Abu Mohammed al-Jolani, former commander of the Hayat Tahrir al-Sham (HTS) militant group

The commander of the Hayat Tahrir al-Sham (HTS) militant group, which overran entire Syria amid intense Israeli strikes against the Arab country last December, has been named the country’s new “president” for a “transitional period.”

Syria’s “presidency” carried the report on Wednesday, saying that the HTS had been dissolved and its commander Abu Mohammed al-Jolani appointed to the position.

Hassan Abdul Ghani, the new spokesman of the country’s military operations department, also announced elimination of Syria’s constitution and parliament as well as military and security agencies.

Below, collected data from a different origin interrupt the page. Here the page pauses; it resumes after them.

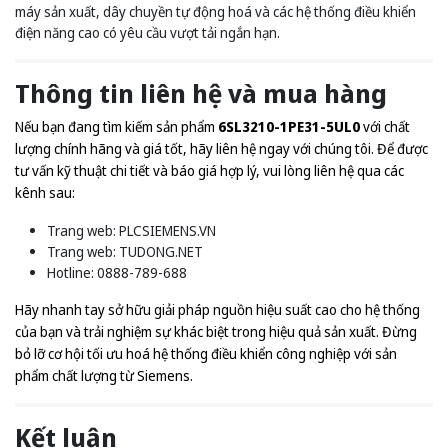
máy sản xuất, dây chuyền tự động hoá và các hệ thống điều khiển
điện năng cao có yêu cầu vượt tải ngắn hạn.
Thông tin liên hệ và mua hàng
Nếu bạn đang tìm kiếm sản phẩm
6SL3210-1PE31-5UL0
với chất
lượng chính hãng và giá tốt, hãy liên hệ ngay với chúng tôi. Để được
tư vấn kỹ thuật chi tiết và báo giá hợp lý, vui lòng liên hệ qua các
kênh sau:
Trang web:
PLCSIEMENS.VN
Trang web:
TUDONG.NET
Hotline: 0888-789-688
Hãy nhanh tay sở hữu giải pháp nguồn hiệu suất cao cho hệ thống
của bạn và trải nghiệm sự khác biệt trong hiệu quả sản xuất. Đừng
bỏ lỡ cơ hội tối ưu hoá hệ thống điều khiển công nghiệp với sản
phẩm chất lượng từ Siemens.
Kết luận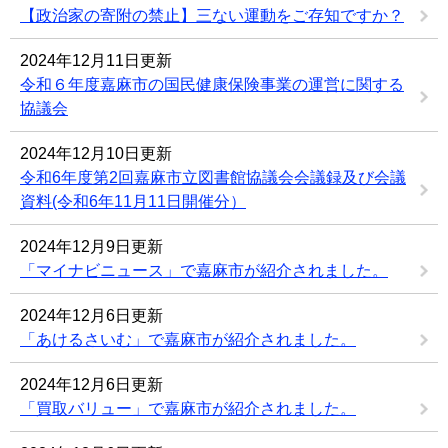
【政治家の寄附の禁止】三ない運動をご存知ですか？
2024年12月11日更新
令和６年度嘉麻市の国民健康保険事業の運営に関する
協議会
2024年12月10日更新
令和6年度第2回嘉麻市立図書館協議会会議録及び会議
資料(令和6年11月11日開催分）
2024年12月9日更新
「マイナビニュース」で嘉麻市が紹介されました。
2024年12月6日更新
「あけるさいむ」で嘉麻市が紹介されました。
2024年12月6日更新
「買取バリュー」で嘉麻市が紹介されました。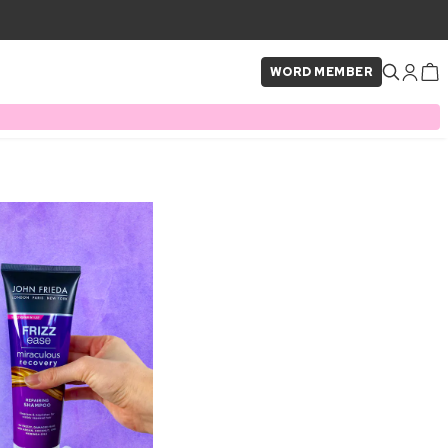
WORD MEMBER
×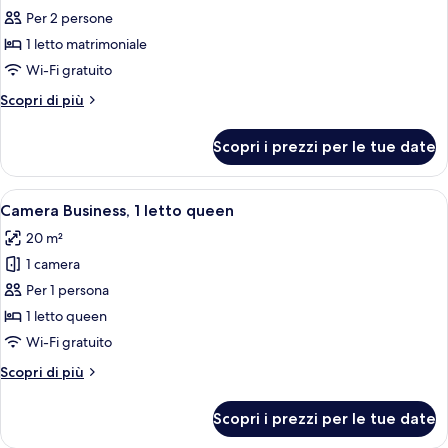
foto
Per 2 persone
per
1 letto matrimoniale
Doppia
Superior,
Wi-Fi gratuito
1
Altri
Scopri di più
letto
dettagli
per
matrimoniale
Scopri i prezzi per le tue date
Doppia
(located
Superior,
in
1
Apri
Una camera d'albergo moderna con un l
6
new
letto
Camera Business, 1 letto queen
tutte
matrimoniale
building)
20 m²
(located
le
in
1 camera
foto
new
per
Per 1 persona
building)
Camera
1 letto queen
Business,
Wi-Fi gratuito
1
Altri
Scopri di più
letto
dettagli
queen
per
Scopri i prezzi per le tue date
Camera
Business,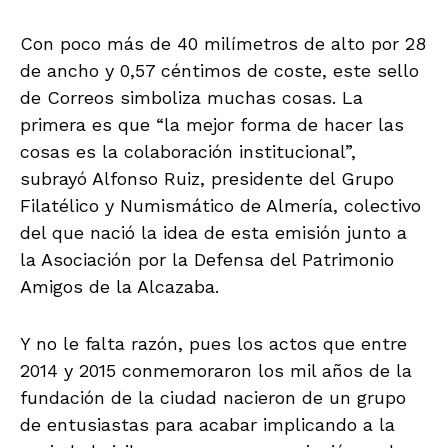
Con poco más de 40 milímetros de alto por 28
de ancho y 0,57 céntimos de coste, este sello
de Correos simboliza muchas cosas. La
primera es que “la mejor forma de hacer las
cosas es la colaboración institucional”,
subrayó Alfonso Ruiz, presidente del Grupo
Filatélico y Numismático de Almería, colectivo
del que nació la idea de esta emisión junto a
la Asociación por la Defensa del Patrimonio
Amigos de la Alcazaba.
Y no le falta razón, pues los actos que entre
2014 y 2015 conmemoraron los mil años de la
fundación de la ciudad nacieron de un grupo
de entusiastas para acabar implicando a la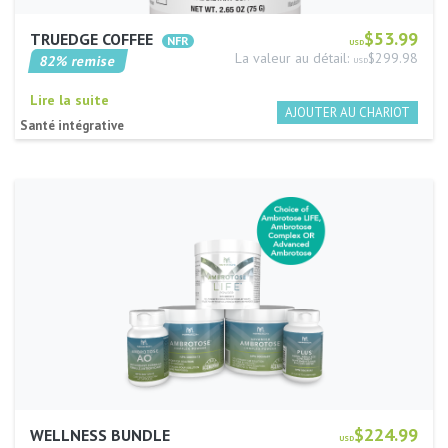
$53.99
TRUEDGE COFFEE
USD
La valeur au détail:
$299.98
82% remise
USD
Lire la suite
Santé intégrative
$224.99
WELLNESS BUNDLE
USD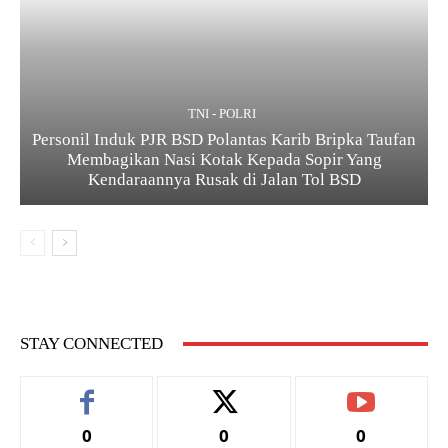
TNI - POLRI
Personil Induk PJR BSD Polantas Karib Bripka Taufan
Membagikan Nasi Kotak Kepada Sopir Yang
Kendaraannya Rusak di Jalan Tol BSD
STAY CONNECTED
0
0
0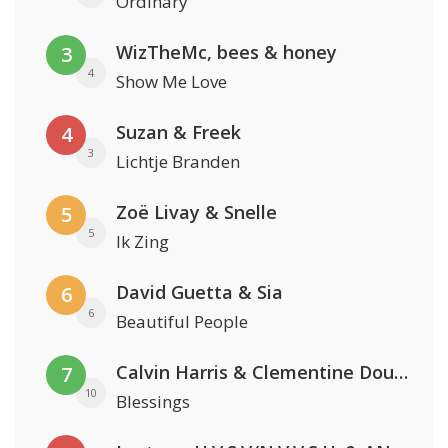
Ordinary
WizTheMc, bees & honey
3
4
Show Me Love
Suzan & Freek
4
3
Lichtje Branden
Zoë Livay & Snelle
5
5
Ik Zing
David Guetta & Sia
6
6
Beautiful People
Calvin Harris & Clementine Douglas
7
10
Blessings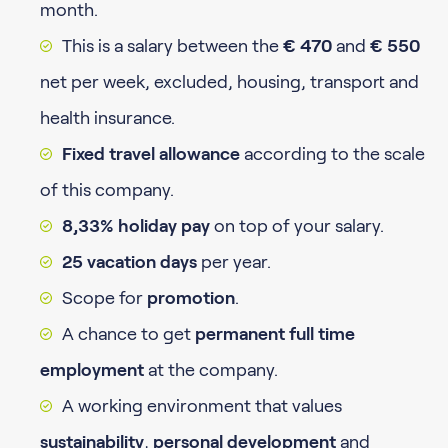
month.
This is a salary between the
€ 470
and
€ 550
net per week, excluded, housing, transport and
health insurance.
Fixed travel allowance
according to the scale
of this company.
8,33% holiday pay
on top of your salary.
25 vacation days
per year.
Scope for
promotion
.
A chance to get
permanent full time
employment
at the company.
A working environment that values
sustainability
,
personal development
and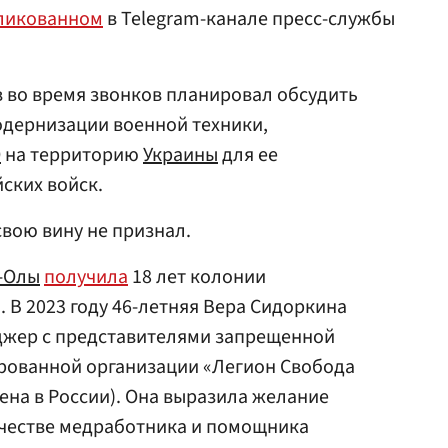
ликованном
в Telegram-канале пресс-службы
в во время звонков планировал обсудить
одернизации военной техники,
О
на территорию
Украины
для ее
ских войск.
свою вину не признал.
-Олы
получила
18 лет колонии
. В 2023 году 46-летняя Вера Сидоркина
нджер с представителями запрещенной
ированной организации «Легион Свобода
ена в России). Она выразила желание
ачестве медработника и помощника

The HTS used to occupy some areas in northern Syria after being pushed back by Damascus and its allies following the outbreak of foreign-backed militancy in the country in 2011.

On December 8, however, it seized huge swathes of the rest of the country during lightning advances amid heavy Israeli airstrikes against the nation, which Tel Aviv had begun carrying out under the pretext of preventing outbreak of the violence into the occupied Palestinian territories.

Despite the heavy toll that the attacks have taken on Syria’s civilian and military infrastructures, Jolani has said he did not seek any conflict with Tel Aviv.

HTS’ former commander is now expected to form an interim “legislative body” until a new “constitution” was approved, Ghani said.

At the onset of his contribution to regional violence, he functioned as a Daesh commander in Iraq’s Nineveh and Mosul Provinces before being handpicked by Daesh’s former ringleader Abu Bakr al-Baghdadi in 2012 to establish a Syrian affiliate in the beginning of the foreign-backed militancy against the government of Syria’s former president Bashar al-Assad.

Jolani later severed ties with Daesh and fortified his influence in the northern Syrian Idlib Province, aligning the HTS, formerly known as al-Nusra Front, with al-Qaeda to retain the loyalty of hardline elements within his ranks.

Since overrunning Syria, however, he has been ramping up his efforts to dissociate himself from either group, which played a pivotal role in regional unrest before suffering humiliating defeats at the hands of the countries, where they had taken up arms, and their allies.

Under Jolani’s “presidency,” all the militant outfits that used to wage violence against Syria since 2011 would also be dissolved and integrated into “state institutions,” Ghani added.

Syria’s new authorities have, meanwhile, called on Russia to compensate the damage that the latter had afflicted on the HTS and its allies during Moscow’s close cooperation with Damascus against foreign-backed militancy.

More than 12,000 militants were reportedly killed as a result of Damascus and Moscow’s operations.